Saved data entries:
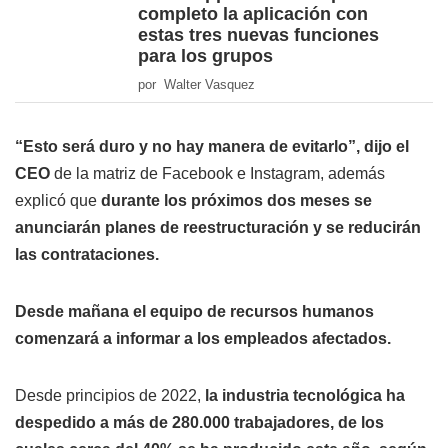
completo la aplicación con
estas tres nuevas funciones
para los grupos
por Walter Vasquez
“Esto será duro y no hay manera de evitarlo”, dijo el
CEO
de la matriz de Facebook e Instagram, además
explicó que
durante los próximos dos meses se
anunciarán planes de reestructuración y se reducirán
las contrataciones.
Desde mañana el equipo de recursos humanos
comenzará a informar a los empleados afectados.
Desde principios de 2022,
la industria tecnológica ha
despedido a más de 280.000 trabajadores, de los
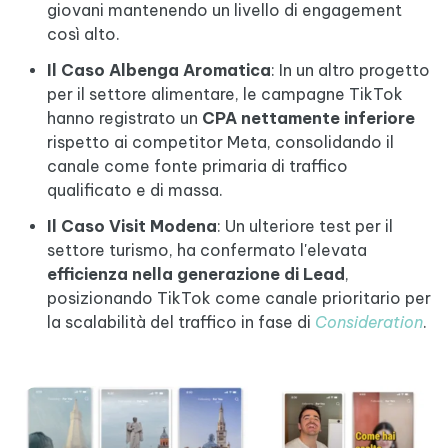
giovani mantenendo un livello di engagement
così alto.
Il Caso Albenga Aromatica
: In un altro progetto
per il settore alimentare, le campagne TikTok
hanno registrato un
CPA nettamente inferiore
rispetto ai competitor Meta, consolidando il
canale come fonte primaria di traffico
qualificato e di massa.
Il Caso Visit Modena
: Un ulteriore test per il
settore turismo, ha confermato l'elevata
efficienza nella generazione di Lead
,
posizionando TikTok come canale prioritario per
la scalabilità del traffico in fase di
Consideration
.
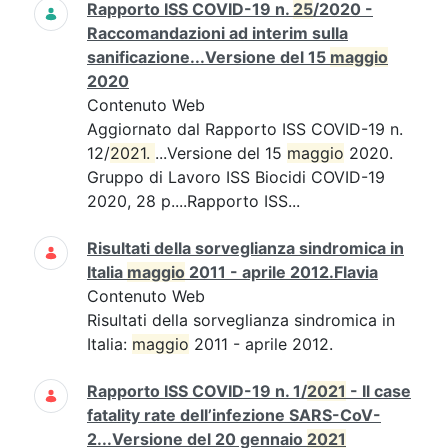
Rapporto ISS COVID-19 n.
25
/2020 -
Raccomandazioni ad interim sulla
sanificazione...Versione del 15
maggio
2020
Contenuto Web
Aggiornato dal Rapporto ISS COVID-19 n.
12/
2021. 
...Versione del 15
maggio
2020.
Gruppo di Lavoro ISS Biocidi COVID-19
2020, 28 p....Rapporto ISS...
Risultati della sorveglianza sindromica in
Italia
maggio
2011 - aprile 2012.Flavia
Contenuto Web
Risultati della sorveglianza sindromica in
Italia:
maggio
2011 - aprile 2012.
Rapporto ISS COVID-19 n. 1/
2021
- Il case
fatality rate dell’infezione SARS-CoV-
2...Versione del 20 gennaio
2021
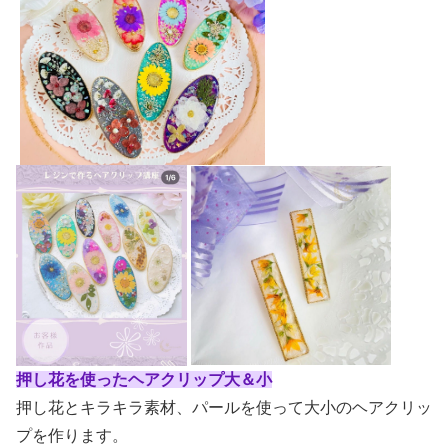
押し花を使ったヘアクリップ大＆小
押し花とキラキラ素材、パールを使って大小のヘアクリッ
プを作ります。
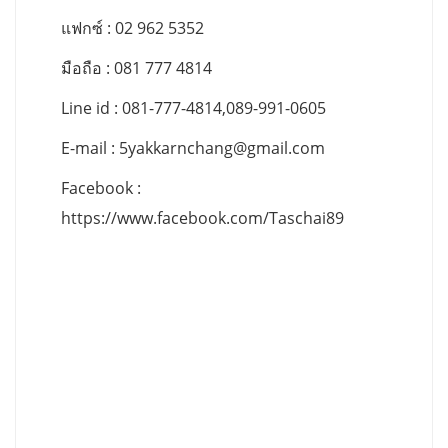
แฟกซ์ : 02 962 5352
มือถือ : 081 777 4814
Line id : 081-777-4814,089-991-0605
E-mail :
5yakkarnchang@gmail.com
Facebook :
https://www.facebook.com/Taschai89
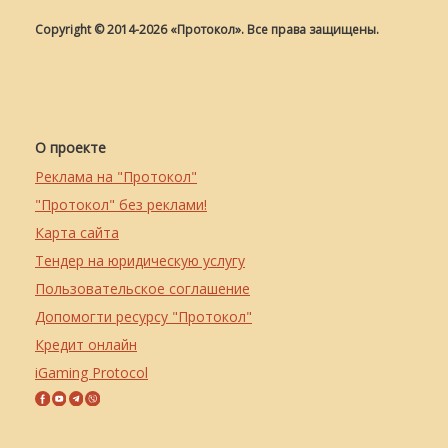
Copyright © 2014-2026 «Протокол». Все права защищены.
О проекте
Реклама на "Протокол"
"Протокол" без реклами!
Карта сайта
Тендер на юридическую услугу
Пользовательское соглашение
Допомогти ресурсу "Протокол"
Кредит онлайн
iGaming Protocol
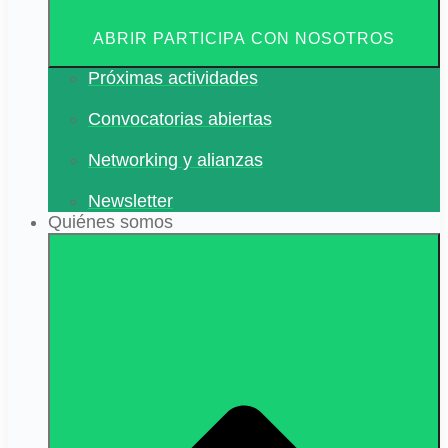
ABRIR PARTICIPA CON NOSOTROS
Próximas actividades
Convocatorias abiertas
Networking y alianzas
Newsletter
Quiénes somos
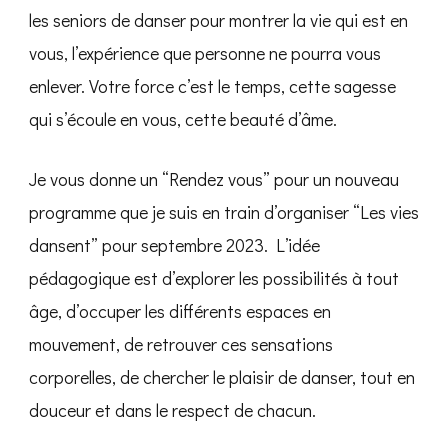
les seniors de danser pour montrer la vie qui est en
vous, l’expérience que personne ne pourra vous
enlever. Votre force c’est le temps, cette sagesse
qui s’écoule en vous, cette beauté d’âme.
Je vous donne un “Rendez vous” pour un nouveau
programme que je suis en train d’organiser “Les vies
dansent” pour septembre 2023. L’idée
pédagogique est d’explorer les possibilités à tout
âge, d’occuper les différents espaces en
mouvement, de retrouver ces sensations
corporelles, de chercher le plaisir de danser, tout en
douceur et dans le respect de chacun.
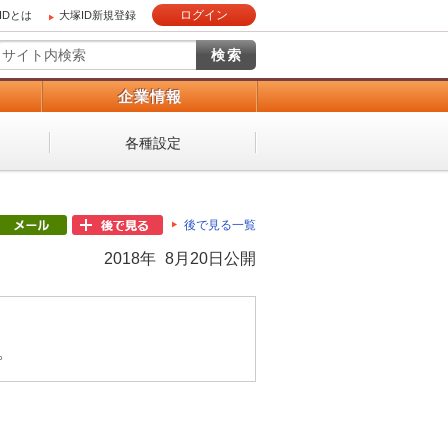
ログイン
IDとは
大塚ID新規登録
）
企業情報
各種設定
後で見る一覧
2018年 8月20日公開
。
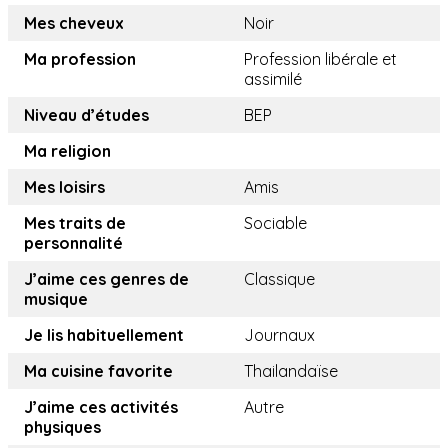
Mes cheveux
Noir
Ma profession
Profession libérale et
assimilé
Niveau d’études
BEP
Ma religion
Mes loisirs
Amis
Mes traits de
Sociable
personnalité
J’aime ces genres de
Classique
musique
Je lis habituellement
Journaux
Ma cuisine favorite
Thailandaïse
J’aime ces activités
Autre
physiques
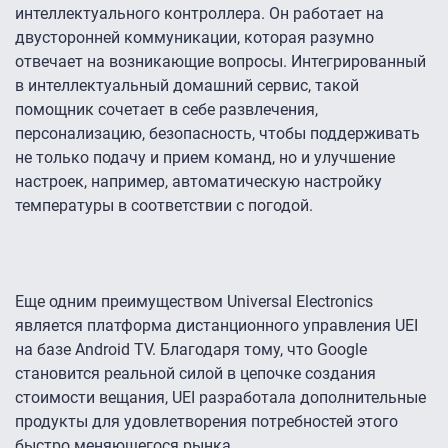
интеллектуального контроллера. Он работает на
двусторонней коммуникации, которая разумно
отвечает на возникающие вопросы. Интегрированный
в интеллектуальный домашний сервис, такой
помощник сочетает в себе развлечения,
персонализацию, безопасность, чтобы поддерживать
не только подачу и прием команд, но и улучшение
настроек, например, автоматическую настройку
температуры в соответствии с погодой.
Еще одним преимуществом Universal Electronics
является платформа дистанционного управления UEI
на базе Android TV. Благодаря тому, что Google
становится реальной силой в цепочке создания
стоимости вещания, UEI разработала дополнительные
продукты для удовлетворения потребностей этого
быстро меняющегося рынка.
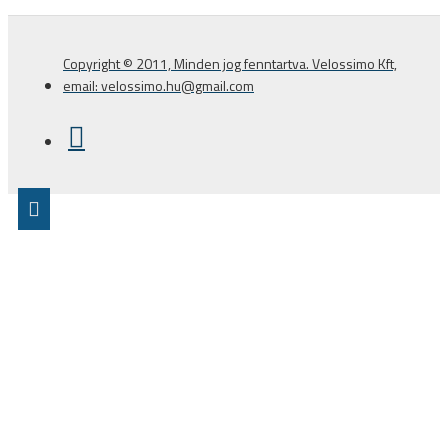
Copyright © 2011, Minden jog fenntartva. Velossimo Kft,
email: velossimo.hu@gmail.com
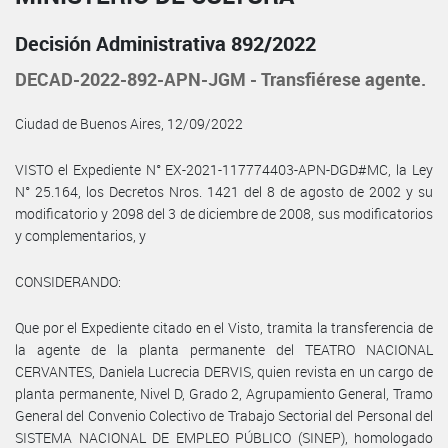
Decisión Administrativa 892/2022
DECAD-2022-892-APN-JGM - Transfiérese agente.
Ciudad de Buenos Aires, 12/09/2022
VISTO el Expediente N° EX-2021-117774403-APN-DGD#MC, la Ley
N° 25.164, los Decretos Nros. 1421 del 8 de agosto de 2002 y su
modificatorio y 2098 del 3 de diciembre de 2008, sus modificatorios
y complementarios, y
CONSIDERANDO:
Que por el Expediente citado en el Visto, tramita la transferencia de
la agente de la planta permanente del TEATRO NACIONAL
CERVANTES, Daniela Lucrecia DERVIS, quien revista en un cargo de
planta permanente, Nivel D, Grado 2, Agrupamiento General, Tramo
General del Convenio Colectivo de Trabajo Sectorial del Personal del
SISTEMA NACIONAL DE EMPLEO PÚBLICO (SINEP), homologado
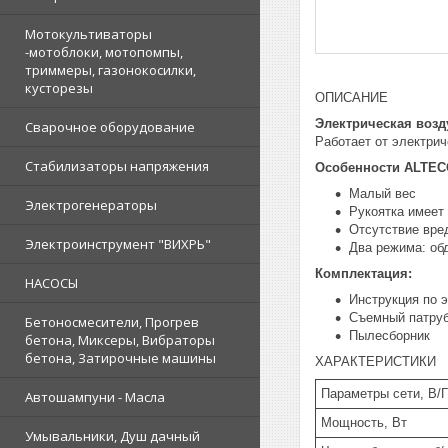
Мотокультиваторы
-мотоблоки, мотопомпы,
триммеры, газонокосилки,
кусторезы
ОПИСАНИЕ
Электрическая возд
Сварочное оборудование
Работает от электрич
Стабилизаторы напряжения
Особенности ALTE
Малый вес
Электрогенераторы
Рукоятка имеет
Отсутствие вре
Электроинструмент "ВИХРЬ"
Два режима: об
Комплектация:
НАСОСЫ
Инструкция по 
Съемный патру
Бетоносмесители, Прогрев
Пылесборник
бетона, Миксеры, Вибраторы
бетона, Затирочные машины
ХАРАКТЕРИСТИКИ
Параметры сети, В/
Автошампуни - Масла
Мощность, Вт
Умывальники, Душ дачный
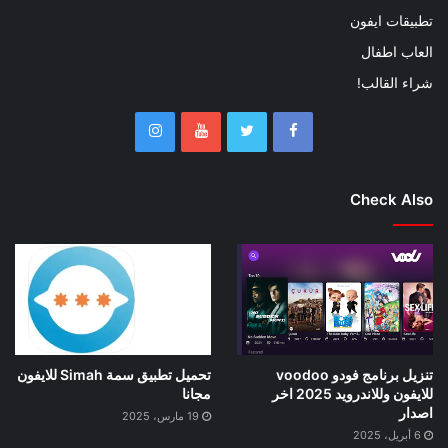
تطبيقات ايفون
العاب اطفال
شراء القالب!
Check Also
تنزيل برنامج فودو voodoo
تحميل تطبيق سمة Simah للايفون
للايفون وللاندرويد 2025 اخر
مجانا
اصدار
19 مارس، 2025
6 أبريل، 2025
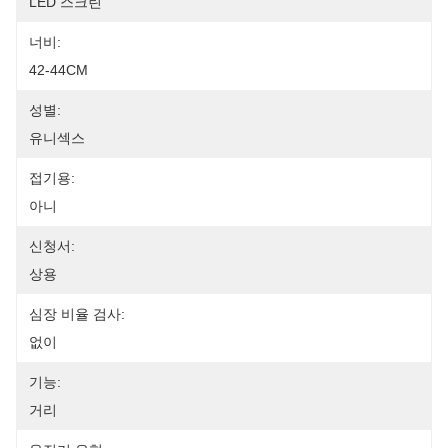
LED 스크린
너비:
42-44CM
성별:
유니섹스
접기용:
아니
신청서:
상용
심장 비율 검사:
없이
기능:
거리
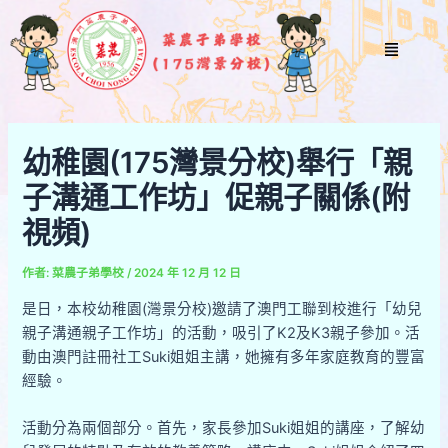
跳
Post
至
navigation
Menu
主
要
內
容
幼稚園(175灣景分校)舉行「親
子溝通工作坊」促親子關係(附
視頻)
作者:
菜農子弟學校
/
2024 年 12 月 12 日
是日，本校幼稚園(灣景分校)邀請了澳門工聯到校進行「幼兒
親子溝通親子工作坊」的活動，吸引了K2及K3親子參加。活
動由澳門註冊社工Suki姐姐主講，她擁有多年家庭教育的豐富
經驗。
活動分為兩個部分。首先，家長參加Suki姐姐的講座，了解幼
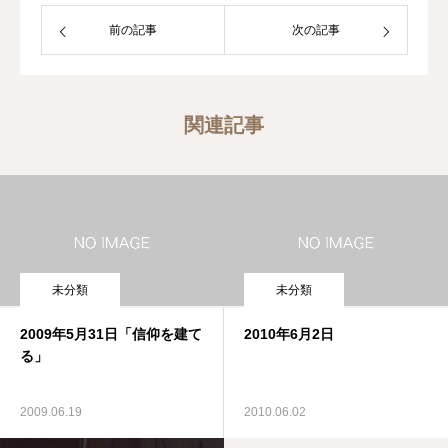
前の記事
次の記事
関連記事
未分類
未分類
2009年5月31日「信仰を建て
2010年6月2日
る」
2009.06.19
2010.06.02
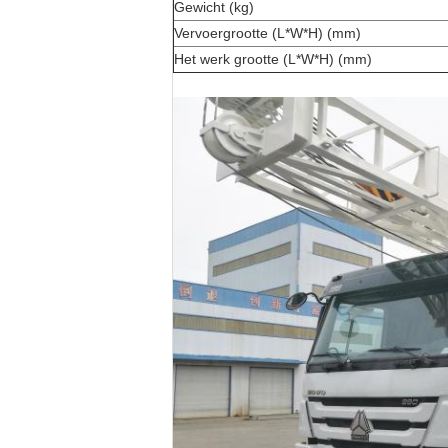
Gewicht (kg)
Vervoergrootte (L*W*H) (mm)
Het werk grootte (L*W*H) (mm)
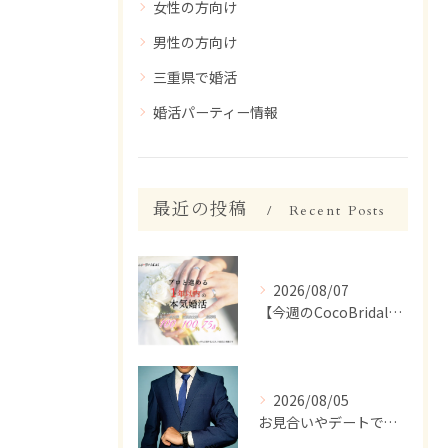
女性の方向け
男性の方向け
三重県で婚活
婚活パーティー情報
最近の投稿
Recent Posts
2026/08/07
【今週のCocoBridal】8/1〜8/7 会員様 活動報告✨
2026/08/05
お見合いやデートで、ついつい話しすぎちゃう人いませんか？【婚活 男性 話しすぎ】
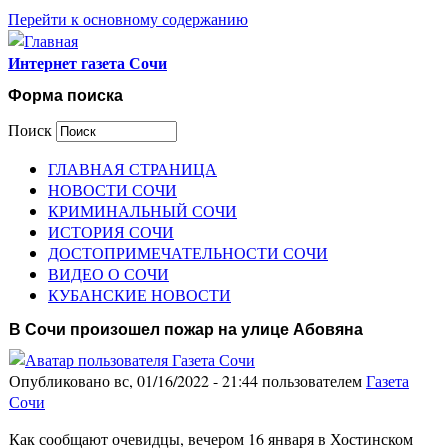
Перейти к основному содержанию
Интернет газета Сочи
Форма поиска
Поиск
ГЛАВНАЯ СТРАНИЦА
НОВОСТИ СОЧИ
КРИМИНАЛЬНЫЙ СОЧИ
ИСТОРИЯ СОЧИ
ДОСТОПРИМЕЧАТЕЛЬНОСТИ СОЧИ
ВИДЕО О СОЧИ
КУБАНСКИЕ НОВОСТИ
В Сочи произошел пожар на улице Абовяна
Опубликовано вс, 01/16/2022 - 21:44 пользователем
Газета
Сочи
Как сообщают очевидцы, вечером 16 января в Хостинском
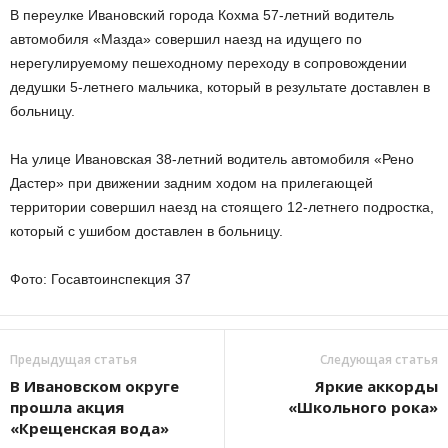
В переулке Ивановский города Кохма 57-летний водитель
автомобиля «Мазда» совершил наезд на идущего по
нерегулируемому пешеходному переходу в сопровождении
дедушки 5-летнего мальчика, который в результате доставлен в
больницу.
На улице Ивановская 38-летний водитель автомобиля «Рено
Дастер» при движении задним ходом на прилегающей
территории совершил наезд на стоящего 12-летнего подростка,
который с ушибом доставлен в больницу.
Фото: Госавтоинспекция 37
Предыдущая статья
Следующая статья
В Ивановском округе
Яркие аккорды
прошла акция
«Школьного рока»
«Крещенская вода»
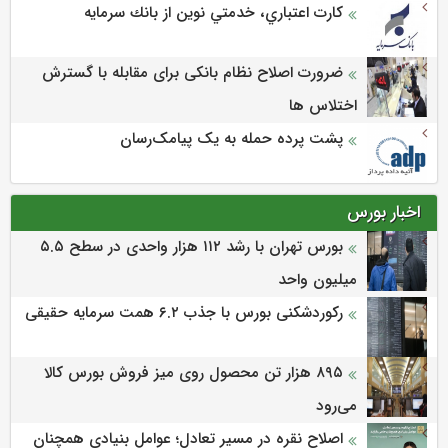
كارت اعتباري، خدمتي نوين از بانك سرمايه
ضرورت اصلاح نظام بانکی برای مقابله با گسترش
اختلاس ها
پشت پرده حمله به یک پیامک‌رسان
اخبار بورس
بورس تهران با رشد ۱۱۲ هزار واحدی در سطح ۵.۵
میلیون واحد
رکوردشکنی بورس با جذب ۶.۲ همت سرمایه حقیقی
۸۹۵ هزار تن محصول روی میز فروش بورس کالا
می‌‌رود
اصلاح نقره در مسیر تعادل؛ عوامل بنیادی همچنان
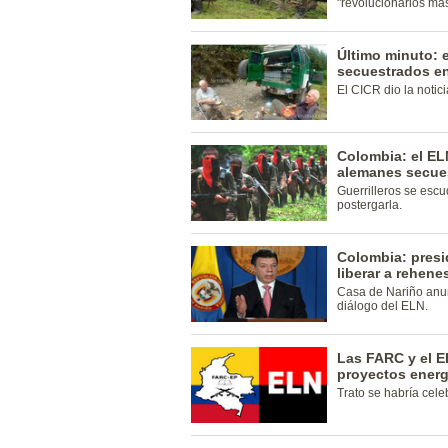
"revolucionarios más
Último minuto: 
secuestrados e
El CICR dio la notici
Colombia: el EL
alemanes secue
Guerrilleros se escu
postergarla.
Colombia: presi
liberar a rehen
Casa de Nariño anun
diálogo del ELN.
Las FARC y el E
proyectos energ
Trato se habría cel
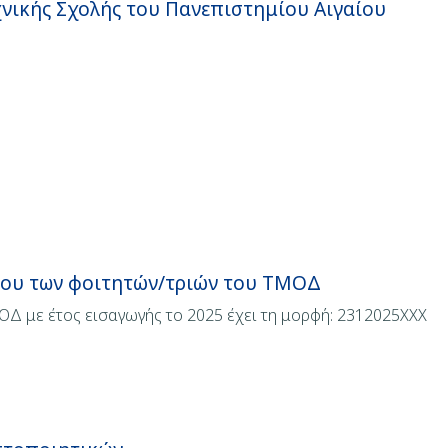
χνικής Σχολής του Πανεπιστημίου Αιγαίου
ώου των φοιτητών/τριών του ΤΜΟΔ
Δ με έτος εισαγωγής το 2025 έχει τη μορφή: 2312025ΧΧΧ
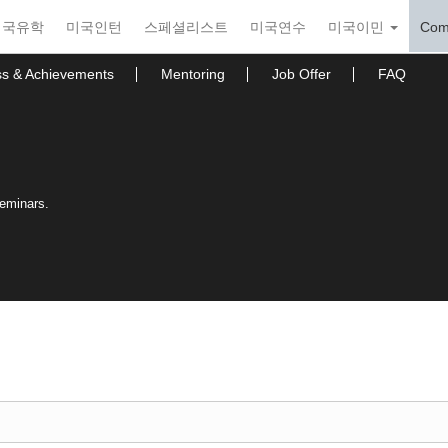
미국유학
미국인턴
스페셜리스트
미국연수
미국이민
Com
ss & Achievements
Mentoring
Job Offer
FAQ
seminars.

▶ EXERCISE REQUIREMENTS: All lines above that include the word "TikTok" must be copied into the answer.

▶ COMPLETED TASK:
per il settore alimentare, le campagne TikTok
posizionando TikTok come canale prioritario per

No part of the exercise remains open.